Lymphoedema of the arms. The diagnosis of lymphoedema after the initial swelling from breast cancer surgery has subsided, in many cases is first indicated by a feeling of heaviness of the arm on the affected side and/or pain in the neck and/or shoulders.
Swelling and oedema may never happen, or it may take many months or even years before any symptoms are encountered to become apparent in a limb at risk after your surgery.
Lymphoedema of the legs is affected by surgical and radiotherapy intervention to the area of the groin and in the pelvic region, and sometimes by surgical intervention of the lymphatic system in the region of the neck.
A heaviness of leg or legs is often a sign of probability to lymphoedema onset after cancer surgery. As with lymphoedema of the arms, swelling may never happen or take months or years to become apparent. Tests for the legs, are as for the arm in the early and later stages.
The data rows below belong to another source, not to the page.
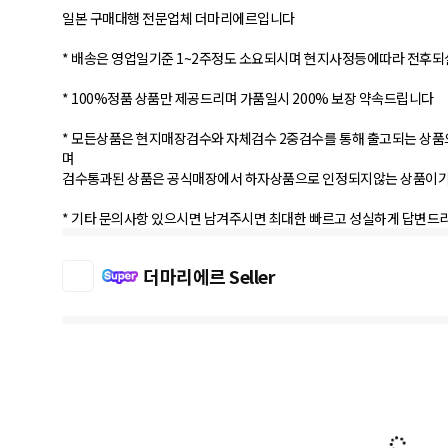
일본 구매대행 전문업체 더마리에르입니다
* 배송은 영업일기준 1~2주정도 소요되시며 현지사정등에따라 전후
* 100%정품 상품만 제공드리며 가품일시 200% 보장 약속드립니다
* 모든상품은 현지매장검수와 자체검수 2중검수를 통해 출고되는 상품
며
검수통과된 상품은 공식매장에서 하자상품으로 인정되지않는 상품이기
* 기타 문의사항 있으시면 남겨주시면 최대한 빠르고 성실하게 답변드리
더마리에르 Seller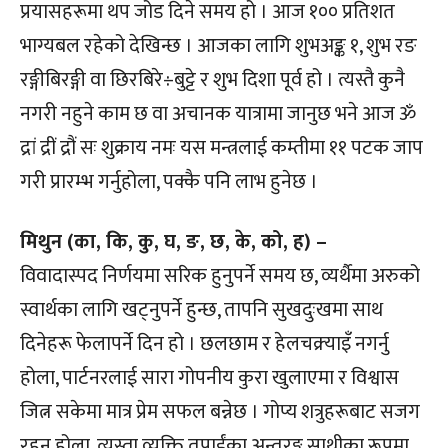
प्रयासहरूमा थप जोड दिने समय हो । आज १०० प्रतिशत
भाग्यबल रहेको देखिन्छ । आजका लागि शुभअङ्क १, शुभ रङ
रङ्गीबिरङ्गी वा छिरबिरे÷बुट्टे र शुभ दिशा पूर्व हो । त्यस्तै कुनै
नगरी नहुने काम छ वा अचानक यात्रामा जानुछ भने आज ॐ
द्रां द्रीं द्रौं सः शुक्राय नमः यस मन्त्रलाई कम्तीमा ११ पटक जाप
गरी प्रारम्भ गर्नुहोला, पक्कै पनि लाभ हुनेछ ।
मिथुन (का, कि, कु, घ, ङ, छ, के, को, ह) –
विवादास्पद निर्णयमा सरिक हुनुपर्ने समय छ, व्यर्थैमा अरुको
स्वार्थका लागि खट्नुपर्ने हुन्छ, तापनि सुखदुःखमा साथ
दिनेहरू फेलापर्ने दिन हो । छलछाम र हेलचक्र्याइँ नगर्नु
होला, पार्टनरलाई सारा गोपनीय कुरा खुलाएमा र विश्वास
जित्न सकेमा मात्र प्रेम सफल बन्नेछ । गोप्य शत्रुहरूबाट सजग
रहनु होला, त्यस्ता व्यक्ति तपाईंका अन्तरङ्ग साथीका रूपमा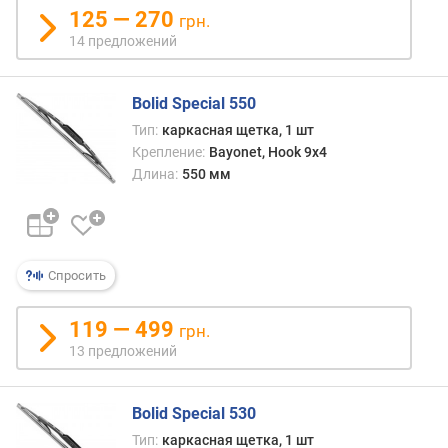
125 — 270
грн.
14 предложений
Bolid Special 550
Тип:
каркасная щетка, 1 шт
Крепление:
Bayonet, Hook 9x4
Длина:
550 мм
Спросить
119 — 499
грн.
13 предложений
Bolid Special 530
Тип:
каркасная щетка, 1 шт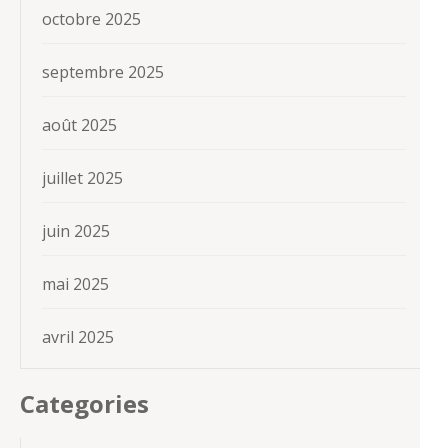
octobre 2025
septembre 2025
août 2025
juillet 2025
juin 2025
mai 2025
avril 2025
Categories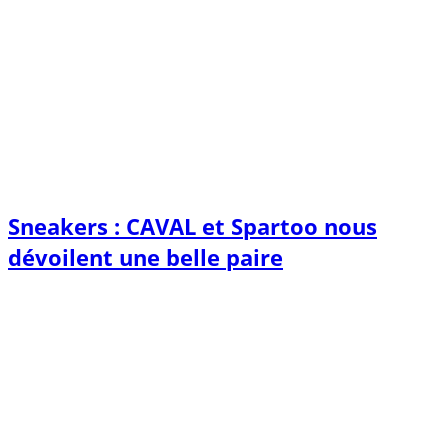
Sneakers : CAVAL et Spartoo nous
dévoilent une belle paire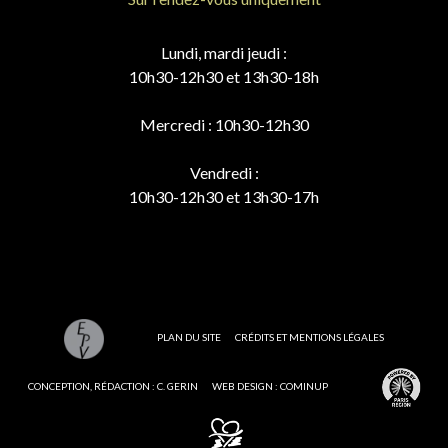
Lundi, mardi jeudi :
10h30-12h30 et 13h30-18h
Mercredi : 10h30-12h30
Vendredi :
10h30-12h30 et 13h30-17h
PLAN DU SITE
CRÉDITS ET MENTIONS LÉGALES
CONCEPTION, RÉDACTION : C. GERIN
WEB DESIGN : COMINUP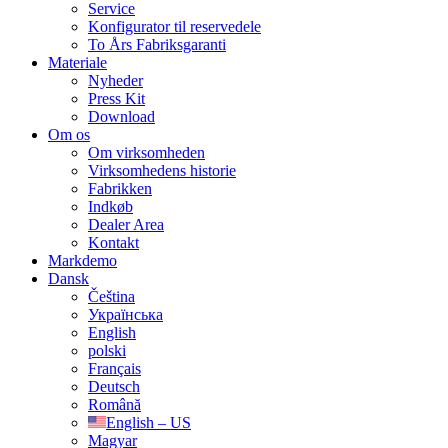
Service
Konfigurator til reservedele
To Års Fabriksgaranti
Materiale
Nyheder
Press Kit
Download
Om os
Om virksomheden
Virksomhedens historie
Fabrikken
Indkøb
Dealer Area
Kontakt
Markdemo
Dansk
Čeština
Українська
English
polski
Français
Deutsch
Română
English – US
Magyar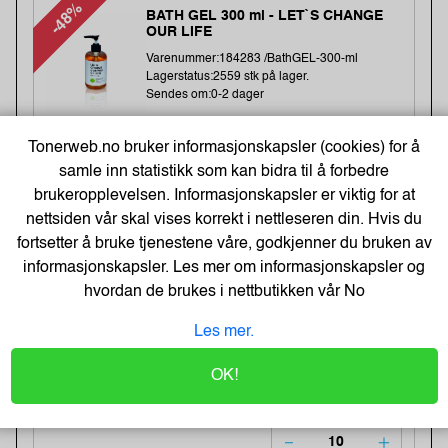
-48%
BATH GEL 300 ml - LET`S CHANGE
OUR LIFE
Varenummer:184283 /BathGEL-300-ml
Lagerstatus:2559 stk på lager.
Sendes om:0-2 dager
Tonerweb.no bruker informasjonskapsler (cookies) for å
6,-
samle inn statistikk som kan bidra til å forbedre
brukeropplevelsen. Informasjonskapsler er viktig for at
12,-
nettsiden vår skal vises korrekt i nettleseren din. Hvis du
Kjøp
5,- Eks. Mva.
fortsetter å bruke tjenestene våre, godkjenner du bruken av
informasjonskapsler. Les mer om informasjonskapsler og
hvordan de brukes i nettbutikken vår
No
Earphones Saver 3.5 mm MiniJack,
Black (BULK)
Les mer.
Varenummer:221353 /325-62
Lagerstatus:1411 stk på lager.
Sendes om:2-3 dager
OK!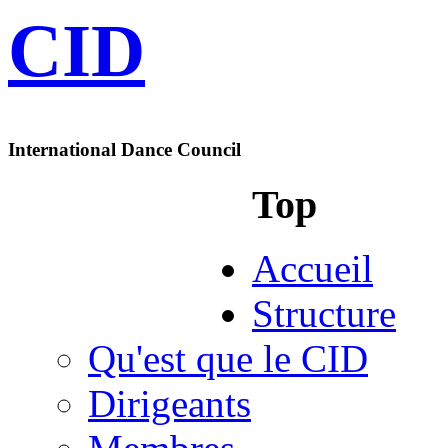
CID
International Dance Council
Top
Accueil
Structure
Qu'est que le CID
Dirigeants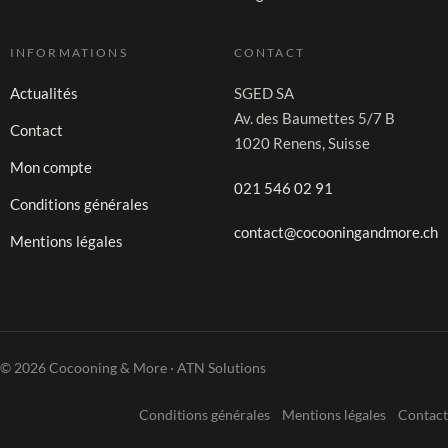
INFORMATIONS
CONTACT
Actualités
SGED SA
Av. des Baumettes 5/7 B
Contact
1020 Renens, Suisse
Mon compte
021 546 02 91
Conditions générales
contact@cocooningandmore.ch
Mentions légales
© 2026 Cocooning & More · ATN Solutions
Conditions générales
Mentions légales
Contact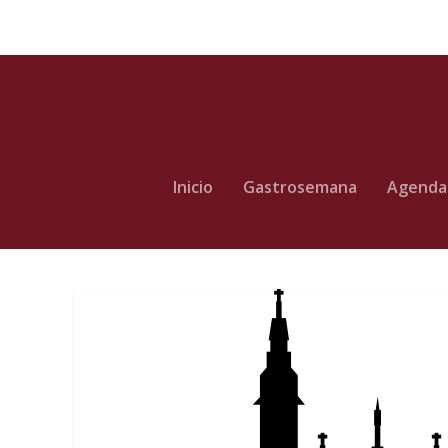
Inicio
Gastrosemana
Agenda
Bio-impedance testing for lymphoedema is a good indicator of the likelihood for lymphoedema activity after cancer surgical intervention. Early diagnosis is beneficial where your surgical intervention had a probability of affecting lymph nodes or the lymphatic drainage system. Ask at your cancer clinic, they often have bio-impedance testing equipment available.
Radiation therapy and lymphoedema. Results of trials monitoring cancer survivors indicate a greater chance and incidence of lymphoedema occurrence when radiation therapy is administered additional to surgical intervention.
Who is at risk after cancer therapy? After surgical intervention and a combination radiation therapy after surgery you have an increased risk of developing lymphoedema. This knowledge can be to your advantage if you take pro-active and preventative action by incorporation of lymphoedema risk minimisation strategies into your daily routines.
Medical reviews and statistics prove lymphoedema after cancer is by no means a certainty. Not everyone develops lymphedema after cancer intervention. By taking a little care and implementing action at the slightest positive indication, you can minimise your risks of developing lymphoedema exponentially.
Lymphoedema symptoms occuring after cancer treatment can be controlled, managed and reversed. Knowledge and action are your keys to success.